On top of 513 enrolled first-years, over 100 admitted students decided to defer for one year, two to three times the number seen in a typical academic year. There were also 36 students that transferred to LC, just one short of the post-pandemic goal of 37 transfer students and nine less than the pre-pandemic goal of 45.
Beyond the class of 2024, Staab reported that LC retained fewer current sophomores and seniors than administrators had hoped. The junior class, however, was retained at the level projected by the college.
Before Fall 2020 enrollment and retention numbers were available, there was concern among administrators, faculty and staff that job cuts would happen if there was a substantial drop in the student population. Associate Professor of History and Program Director for Asian Studies Susan Glosser, a member of the faculty-led Budget Advisory Committee, commented on these fears and the relatively stable state of the undergraduate student body.
“There was a lot of concern that if we came back and, worst case scenario, only 50% of students returned, then would we have to furlough?” Glosser said. “If so, would we have to furlough not only staff, but faculty, too? It didn’t happen. We have almost as many students as we had last year.”

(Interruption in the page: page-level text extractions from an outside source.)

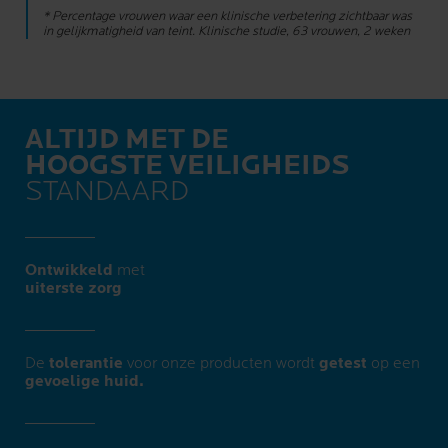
* Percentage vrouwen waar een klinische verbetering zichtbaar was
in gelijkmatigheid van teint. Klinische studie, 63 vrouwen, 2 weken
ALTIJD MET DE
HOOGSTE VEILIGHEIDS
STANDAARD
Ontwikkeld
met
uiterste zorg​
De
tolerantie
voor onze producten wordt
getest
op een
gevoelige huid.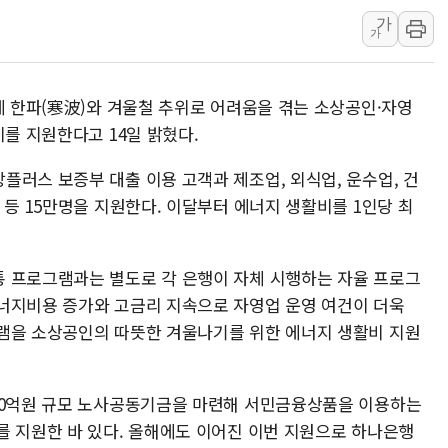
[코인시황] 비트코인 6만4000달러대 횡보…고
가
가
[베트남 증시] 유동성 부진 지속, 강보합 마감
'찜통더위'에 전력수요 역대 최고치 경신…한낮 
제 한파(寒波)와 겨울철 추위로 어려움을 겪는 소상공인·자영
후티 반군, 예멘 정부군과 사우디 동시 공격…
비를 지원한다고 14일 밝혔다.
42.5도 역대급 폭염…동물들도 특별식으로 여
경찰, 9월부터 '가족 사건' 못 맡는다…상피제
플러스 보증부 대출 이용 고객과 제조업, 외식업, 운수업, 건
 등 15만명을 지원한다. 이달부터 에너지 생활비를 1인당 최
포스코홀딩스, 포스코인터·DX 지분 일부 매각
태국 학교서 중학생 총기 난사...최소 7명 사망
40.2도 찍은 서울 등 폭염중대경보 해제…누적
 프로그램과는 별도로 각 은행이 자체 시행하는 자율 프로그
"文정부 악몽 재현 안돼"...李 부동산 세제안에
너지비용 증가와 고금리 지속으로 자영업 운영 여건이 더욱
램을 소상공인의 따뜻한 겨울나기를 위한 에너지 생활비 지원
00억원 규모 노사공동기금을 마련해 서민금융상품을 이용하는
를 지원한 바 있다. 올해에도 이어진 이번 지원으로 하나은행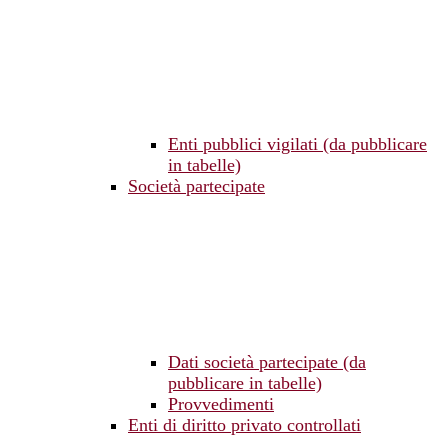
Enti pubblici vigilati (da pubblicare
in tabelle)
Società partecipate
Dati società partecipate (da
pubblicare in tabelle)
Provvedimenti
Enti di diritto privato controllati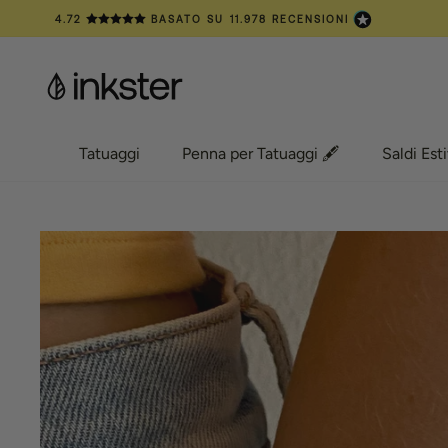
Vai
4.72
BASATO SU
11.978
RECENSIONI
al
contenuto
Tatuaggi
Penna per Tatuaggi 🖋️
Saldi Esti
Tatuaggi
Penna per Tatuaggi 🖋️
Saldi Esti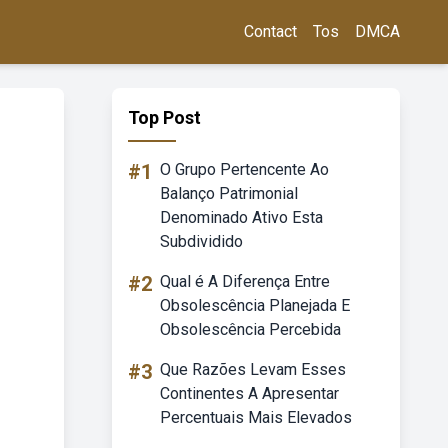
Contact
Tos
DMCA
Top Post
#1
O Grupo Pertencente Ao
Balanço Patrimonial
Denominado Ativo Esta
Subdividido
#2
Qual é A Diferença Entre
Obsolescência Planejada E
Obsolescência Percebida
#3
Que Razões Levam Esses
Continentes A Apresentar
Percentuais Mais Elevados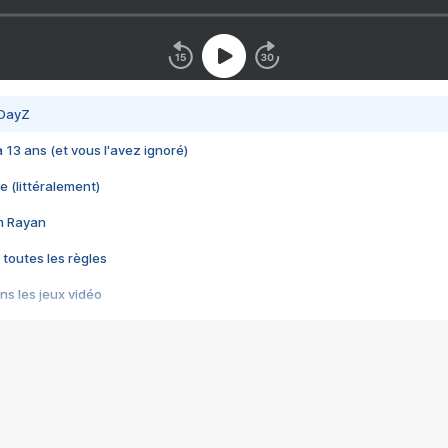
 DayZ
 a 13 ans (et vous l'avez ignoré)
e (littéralement)
im Rayan
 toutes les règles
s les jeux vidéo
us choquant de Rockstar ? - Le scandale BULLY
e plus moche de Steam
du RÊVE tourne au CAUCHEMAR
pendant 8 heures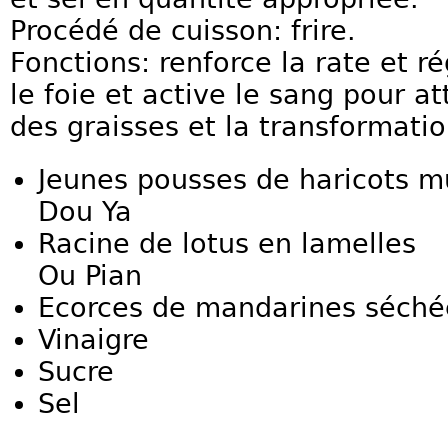
Procédé de cuisson: frire.
Fonctions: renforce la rate et ré
le foie et active le sang pour at
des graisses et la transformatio
Jeunes pousses de haric
Dou Ya
Racine de lotus en l
Ou Pian
Ecorces de mandarines 
Vinaigre
Sucre 糖
Sel 盐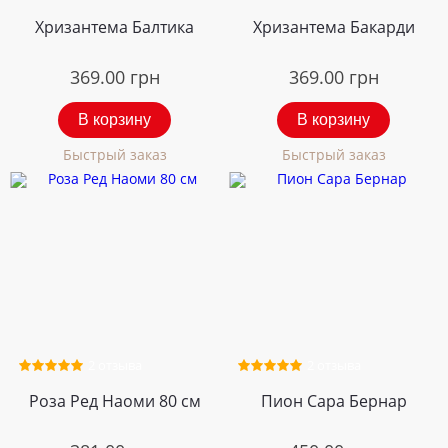
Хризантема Балтика
Хризантема Бакарди
369.00
грн
369.00
грн
В корзину
В корзину
Быстрый заказ
Быстрый заказ
2 отзыва
2 отзыва
Роза Ред Наоми 80 см
Пион Сара Бернар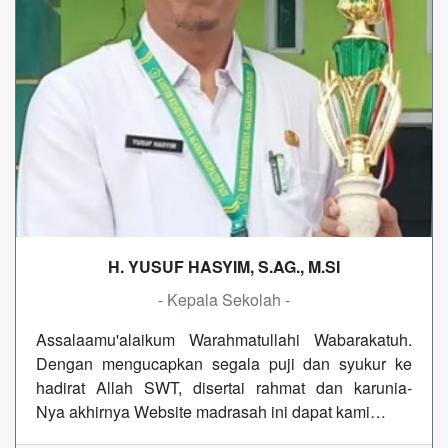
H. YUSUF HASYIM, S.AG., M.SI
- Kepala Sekolah -
Assalaamu'alaikum Warahmatullahi Wabarakatuh.
Dengan mengucapkan segala puji dan syukur ke
hadirat Allah SWT, disertai rahmat dan karunia-
Nya akhirnya Website madrasah ini dapat kami…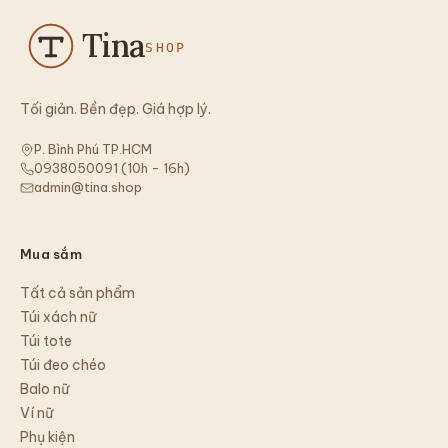
Tina
SHOP
Tối giản. Bền đẹp. Giá hợp lý.
P. Bình Phú TP.HCM
0938050091
(
10h - 16h
)
admin@tina.shop
Mua sắm
Tất cả sản phẩm
Túi xách nữ
Túi tote
Túi đeo chéo
Balo nữ
Ví nữ
Phụ kiện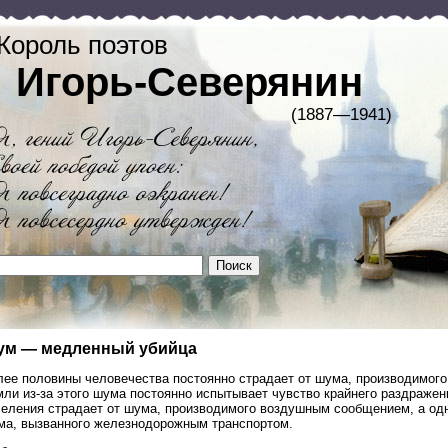
Король поэтов
Игорь-Северянин
(1887—1941)
м — медленный убийца
лее половины человечества постоянно страдает от шума, производимог
мли из-за этого шума постоянно испытывает чувство крайнего раздраже
селения страдает от шума, производимого воздушным сообщением, а од
ма, вызванного железнодорожным транспортом.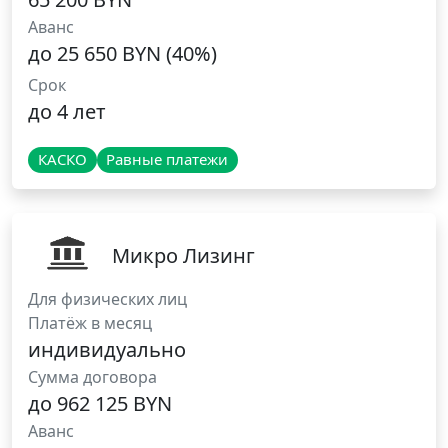
Аванс
до 25 650 BYN (40%)
Срок
до 4 лет
КАСКО
Равные платежи
Микро Лизинг
Для физических лиц
Платёж в месяц
индивидуально
Сумма договора
до 962 125 BYN
Аванс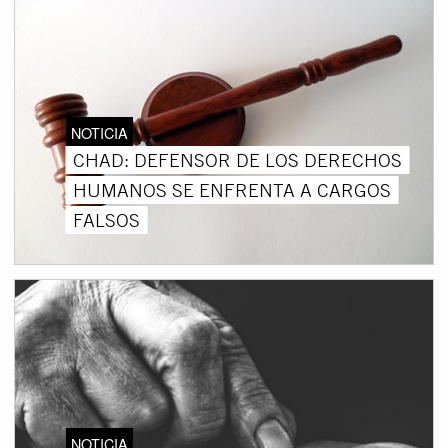
NOTICIA
CHAD: DEFENSOR DE LOS DERECHOS
HUMANOS SE ENFRENTA A CARGOS
FALSOS
NOTICIA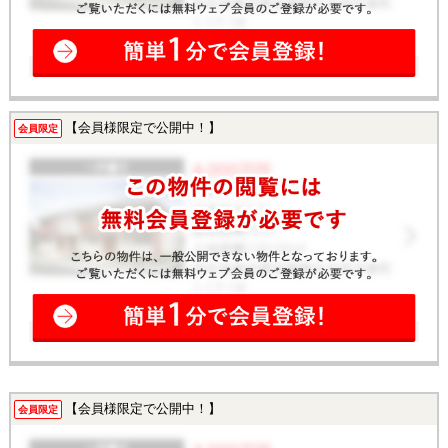
【会員様限定で公開中！】
会員限定
【会員様限定で公開中！】
会員限定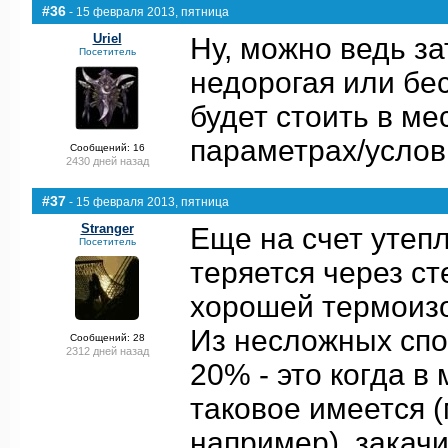
#36
- 15 февраля 2013, пятница
Uriel
Ну, можно ведь за
Посетитель
недорогая или бес
будет стоить в ме
параметрах/услов
Сообщений: 16
2430 дней назад
#37
- 15 февраля 2013, пятница
Stranger
Еще на счет утеп
Посетитель
теряется через ст
хорошей термоизо
Из несложных спо
Сообщений: 28
2312 дней назад
20% - это когда в
таковое имеется 
например), закач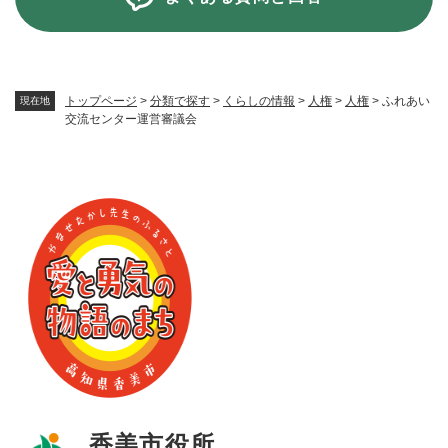
トップページ
>
分類で探す
>
くらしの情報
>
人権
>
人権
>
ふれあい
現在地
交流センター運営審議会
香美市役所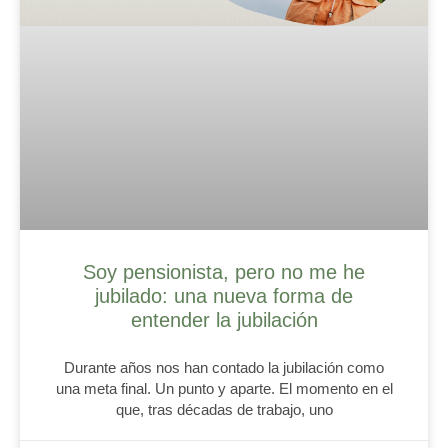
Soy pensionista, pero no me he
jubilado: una nueva forma de
entender la jubilación
Durante años nos han contado la jubilación como
una meta final. Un punto y aparte. El momento en el
que, tras décadas de trabajo, uno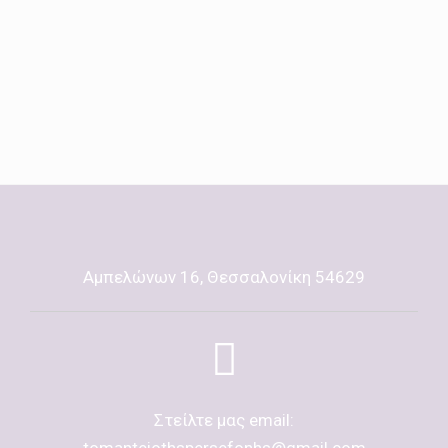
Αμπελώνων 16, Θεσσαλονίκη 54629
Στείλτε μας email:
tomanteiothspersefonhs@gmail.com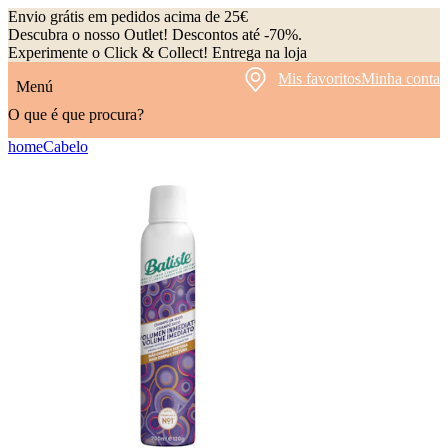
Envio grátis em pedidos acima de 25€
Descubra o nosso Outlet! Descontos até -70%.
Experimente o Click & Collect! Entrega na loja
Mis favoritos
Minha conta
Menú
O que é que procura?
home
Cabelo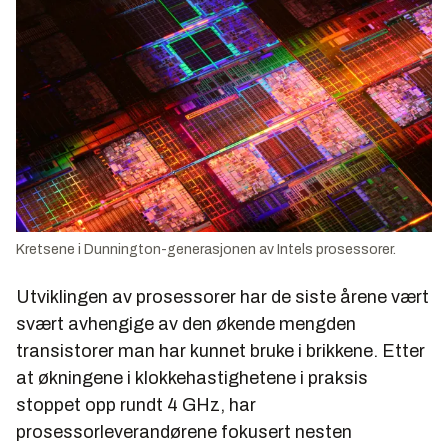
Kretsene i Dunnington-generasjonen av Intels prosessorer.
Utviklingen av prosessorer har de siste årene vært
svært avhengige av den økende mengden
transistorer man har kunnet bruke i brikkene. Etter
at økningene i klokkehastighetene i praksis
stoppet opp rundt 4 GHz, har
prosessorleverandørene fokusert nesten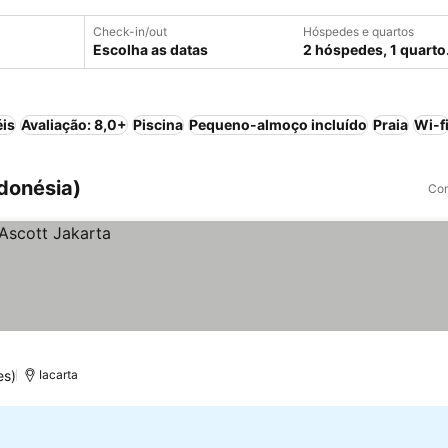
Check-in/out
Hóspedes e quartos
Escolha as datas
2 hóspedes, 1 quarto
éis
Avaliação: 8,0+
Piscina
Pequeno-almoço incluído
Praia
Wi-f
ndonésia)
Com
es)
Iacarta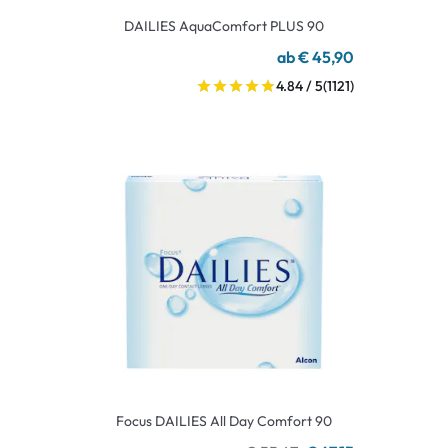
DAILIES AquaComfort PLUS 90
ab € 45,90
4.84 / 5
(1121)
Focus DAILIES All Day Comfort 90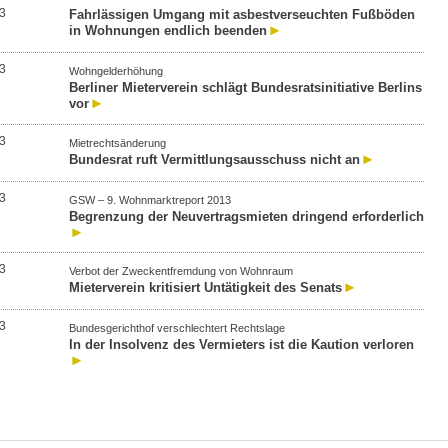
3
Fahrlässigen Umgang mit asbestverseuchten Fußböden
in Wohnungen endlich beenden
3
Wohngelderhöhung
Berliner Mieterverein schlägt Bundesratsinitiative Berlins
vor
3
Mietrechtsänderung
Bundesrat ruft Vermittlungsausschuss nicht an
3
GSW – 9. Wohnmarktreport 2013
Begrenzung der Neuvertragsmieten dringend erforderlich
3
Verbot der Zweckentfremdung von Wohnraum
Mieterverein kritisiert Untätigkeit des Senats
3
Bundesgerichthof verschlechtert Rechtslage
In der Insolvenz des Vermieters ist die Kaution verloren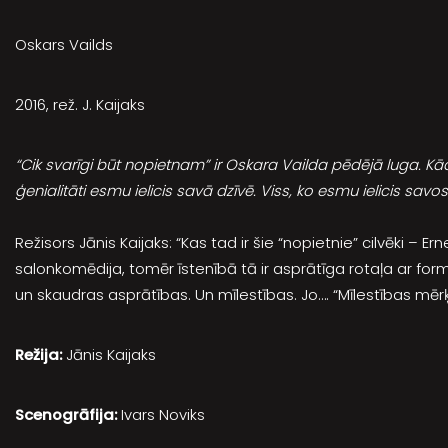
Oskars Vailds
2016, rež. J. Kaijaks
“Cik svarīgi būt nopietnam” ir Oskara Vailda pēdējā luga. Kā
ģenialitāti esmu ielicis savā dzīvē. Viss, ko esmu ielicis savo
Režisors Jānis Kaijaks: “Kas tad ir šie “nopietnie” cilvēki – E
salonkomēdija, tomēr īstenībā tā ir asprātīga rotaļa ar form
un skaudras asprātības. Un mīlestības. Jo…. “Mīlestības mērķis
Režija:
Jānis Kaijaks
Scenogrāfija:
Ivars Noviks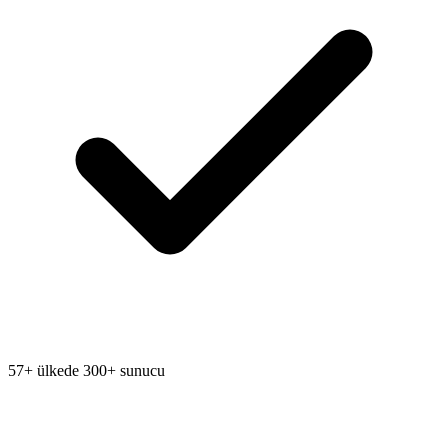
57+ ülkede 300+ sunucu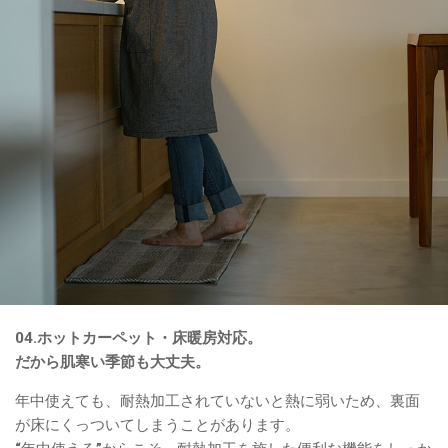
04.ホットカーペット・床暖房対応。
だから肌寒い季節も大丈夫。
年中使えても、耐熱加工されていないと熱に弱いため、裏面
が床にくっついてしまうことがあります。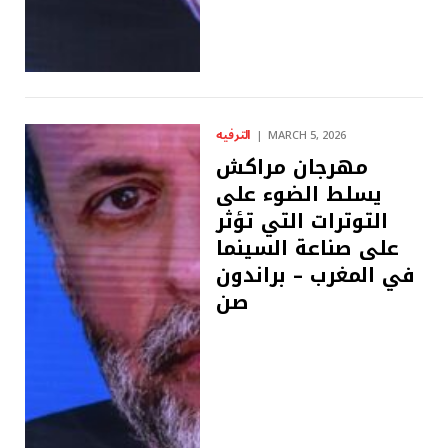
الترفيه
MARCH 5, 2026
مهرجان مراكش
يسلط الضوء على
التوترات التي تؤثر
على صناعة السينما
في المغرب – براندون
صن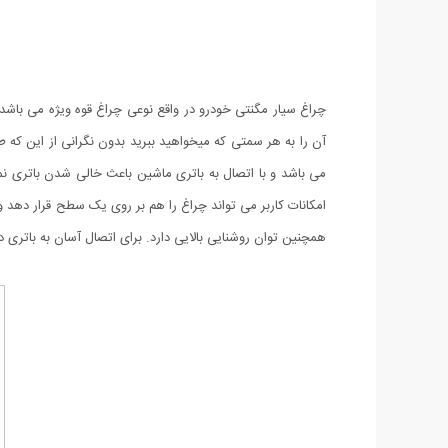
همچنین توان روشنایی بالایی دارد. برای اتصال آسان به باتری در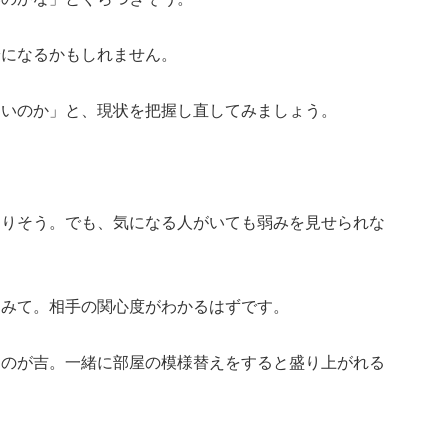
安になるかもしれません。
ないのか」と、現状を把握し直してみましょう。
なりそう。でも、気になる人がいても弱みを見せられな
てみて。相手の関心度がわかるはずです。
すのが吉。一緒に部屋の模様替えをすると盛り上がれる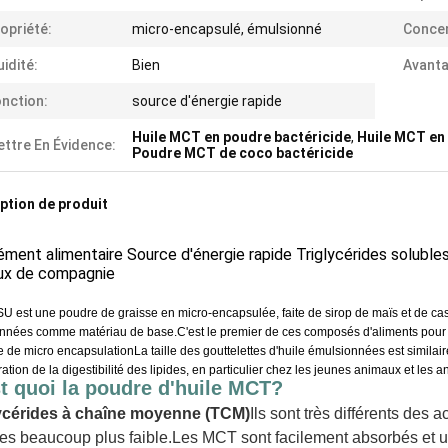
opriété:
micro-encapsulé, émulsionné
Concen
uidité:
Bien
Avanta
nction:
source d'énergie rapide
Huile MCT en poudre bactéricide
,
Huile MCT en 
ttre En Évidence:
Poudre MCT de coco bactéricide
ption de produit
ément alimentaire Source d'énergie rapide Triglycérides solub
ux de compagnie
U est une poudre de graisse en micro-encapsulée, faite de sirop de maïs et de cas
nnées comme matériau de base.C'est le premier de ces composés d'aliments pour an
 de micro encapsulationLa taille des gouttelettes d'huile émulsionnées est similaire 
ration de la digestibilité des lipides, en particulier chez les jeunes animaux et les a
t quoi la poudre d'huile MCT?
lycérides à chaîne moyenne (TCM)
Ils sont très différents des 
ies beaucoup plus faible.Les MCT sont facilement absorbés et ut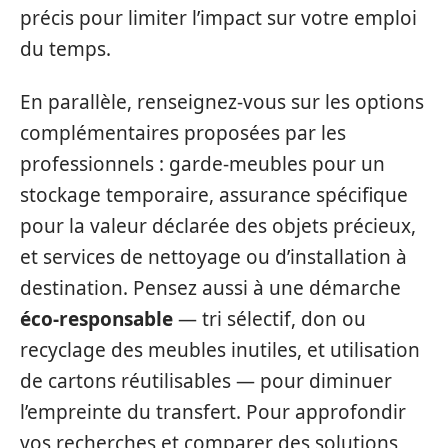
précis pour limiter l’impact sur votre emploi
du temps.
En parallèle, renseignez-vous sur les options
complémentaires proposées par les
professionnels : garde-meubles pour un
stockage temporaire, assurance spécifique
pour la valeur déclarée des objets précieux,
et services de nettoyage ou d’installation à
destination. Pensez aussi à une démarche
éco-responsable
— tri sélectif, don ou
recyclage des meubles inutiles, et utilisation
de cartons réutilisables — pour diminuer
l’empreinte du transfert. Pour approfondir
vos recherches et comparer des solutions,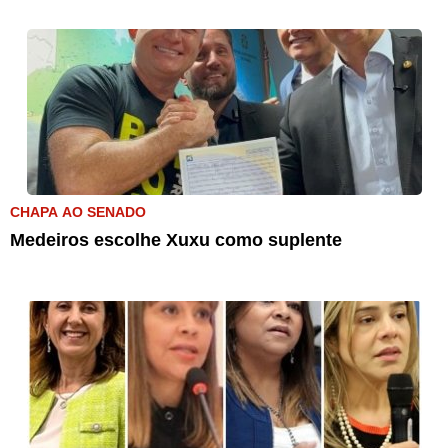
CHAPA AO SENADO
Medeiros escolhe Xuxu como suplente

Staab estimates that the Financial Aid office saw a tripling of students requesting revisions to aid packages. While many students have expressed disappointment over their financial awards for the 2020-21 academic year, Staab said that LC was more generous than usual.
“We were more liberal and we were freer in what we awarded to make it financially possible for families and students to come back,” Staab said. “We are definitely spending more on financial aid this year than we have in previous years.”
Despite the extraordinary challenges brought about by COVID-19, Dooley is confident that LC has implemented strong strategies to maintain long-term financial stability.
“I think there is a lot that is still unclear for what this year will look like,” Dooley said. “Right now, I’m really optimistic that we have come up with a revised budget that doesn’t deplete the financial resources of the college. If we’re able to execute on that, I don’t anticipate that there will be any significant long-term impact.”